Tournament: Qatar ExxonMobil Open (ATP 500)
Date: Thursday, February 19, 2026
Venue: Center Court, Khalifa International Tennis and Squash Complex
The Doha quarterfinals are set, and both World No. 1 Alcaraz and No. 2 Sinner have cruised through without dropping a set. Here’s what to expect from Thursday’s headline matches.
Carlos Alcaraz vs Karen Khachanov
Time: 7:30 PM local (11:30 AM ET) H2H: Alcaraz leads 5-0
The Matchup
Alcaraz is riding a perfect start to 2026 after winning the Australian Open to complete the Career Grand Slam. He’s on a 27-match winning streak on outdoor hard courts. In Doha, he’s looked sharp through two matches, though he had to rally from 5-2 down in the second set against Valentin Royer.
Khachanov is the 2024 Doha champion, but he’s struggled in 2026 with a 5-3 record and early losses in Hong Kong, Melbourne, and Rotterdam. More importantly, this is a nightmare matchup for the Russian.
The H2H Problem
Khachanov is 0-5 lifetime against Alcaraz and 1-11 in sets. He’s never even forced a tiebreaker across those 11 set losses. The Russian finally won a set in their last meeting at Rome 2025, but that’s been his only moment of success in the entire series.
Khachanov needs his serve firing (he’s averaging 7 aces per match) and has to keep points short. If he gets dragged into extended baseline exchanges, Alcaraz will dominate.

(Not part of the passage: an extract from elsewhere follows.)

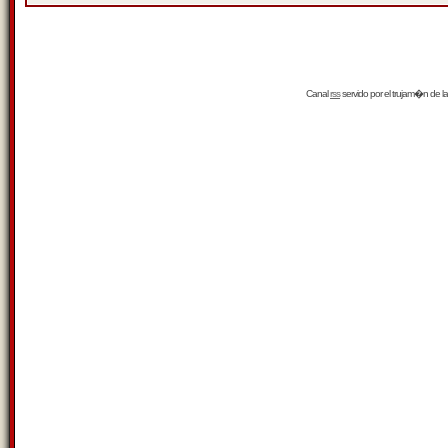
Canal
rss
servido por el
trujam�n
de la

The Spaniard’s speed, shot-making, and ability to elevate in big moments make him especially dangerous in best-of-three.
The mental block is real for Khachanov. Even when he’s played well, he hasn’t found a way to close.
Prediction
Alcaraz to win in straight sets, looking at the H2H and Alcaraz’s current form.

Jakub Mensik vs Jannik Sinner
Time: 10:00 PM local (2:00 PM ET) H2H: First meeting
The Matchup
Mensik is having a breakthrough 2026 with a 10-2 record, an Auckland title, and an Australian Open fourth-round run before withdrawing with an abdominal injury. At just 20 years old and ranked No. 16 (career-high), he’s one of the most dangerous young talents on tour. His serve and forehand are elite-level weapons.

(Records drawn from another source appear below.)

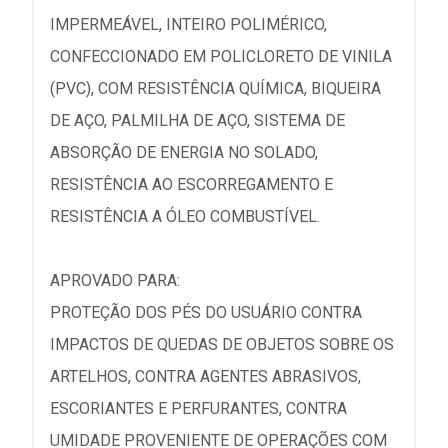
IMPERMEÁVEL, INTEIRO POLIMÉRICO,
CONFECCIONADO EM POLICLORETO DE VINILA
(PVC), COM RESISTÊNCIA QUÍMICA, BIQUEIRA
DE AÇO, PALMILHA DE AÇO, SISTEMA DE
ABSORÇÃO DE ENERGIA NO SOLADO,
RESISTÊNCIA AO ESCORREGAMENTO E
RESISTÊNCIA A ÓLEO COMBUSTÍVEL.
APROVADO PARA:
PROTEÇÃO DOS PÉS DO USUÁRIO CONTRA
IMPACTOS DE QUEDAS DE OBJETOS SOBRE OS
ARTELHOS, CONTRA AGENTES ABRASIVOS,
ESCORIANTES E PERFURANTES, CONTRA
UMIDADE PROVENIENTE DE OPERAÇÕES COM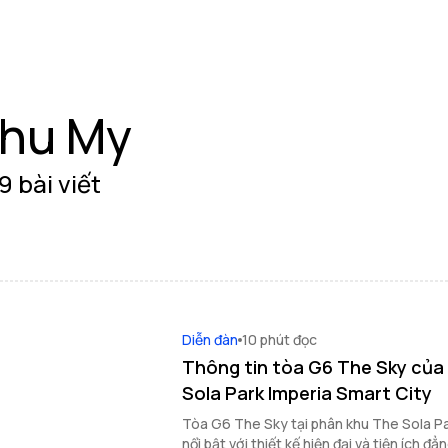
hu My
9 bài viết
Diễn đàn
10 phút đọc
Thông tin tòa G6 The Sky của
Sola Park Imperia Smart City
Tòa G6 The Sky tại phân khu The Sola Par
nổi bật với thiết kế hiện đại và tiện ích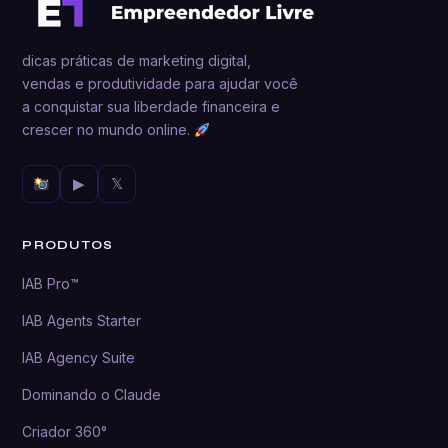
dicas práticas de marketing digital,
vendas e produtividade para ajudar você
a conquistar sua liberdade financeira e
crescer no mundo online.
▶
𝕏
PRODUTOS
IAB Pro™
IAB Agents Starter
IAB Agency Suite
Dominando o Claude
Criador 360°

Sinner is 7-1 in 2026 and making his Doha debut after his Australian Open semifinal loss to Djokovic. He hasn’t faced a single break point through two matches and is winning 82% of first-serve points. He’s on a 50-match winning streak against players ranked outside the top 50 on hard courts.

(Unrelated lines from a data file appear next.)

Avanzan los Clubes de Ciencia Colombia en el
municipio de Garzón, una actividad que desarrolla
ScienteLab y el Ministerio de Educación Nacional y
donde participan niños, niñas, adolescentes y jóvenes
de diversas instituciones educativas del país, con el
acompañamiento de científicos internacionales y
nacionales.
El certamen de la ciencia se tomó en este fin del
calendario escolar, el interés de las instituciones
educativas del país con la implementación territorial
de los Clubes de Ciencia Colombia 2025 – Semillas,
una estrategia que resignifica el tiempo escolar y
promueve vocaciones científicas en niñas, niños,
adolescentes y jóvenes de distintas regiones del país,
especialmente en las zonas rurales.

This is a first-time meeting, and it’s the kind of clash that could define Mensik’s trajectory. The Czech will need to serve huge and attack off the forehand to keep points on his racquet. His weakness: defensive skills are still developing, and his forehand can break down under sustained pressure. That’s what Sinner does best.
Mensik withdrew from the Australian Open with an abdominal issue. He looked fine against Zhang in R2, but if there’s any lingering discomfort, Sinner’s game will surely expose it.
Prediction for Mensik vs Sinner
Sinner will edge this one and progress to the semi’s but I will gamble a bit and say Mensik will steal one set, possibly the first one. He has that quality and we’ve seen Sinner drop the level in periods during games before. The over 19.5 games at 1.80 (-125) is also a value bet.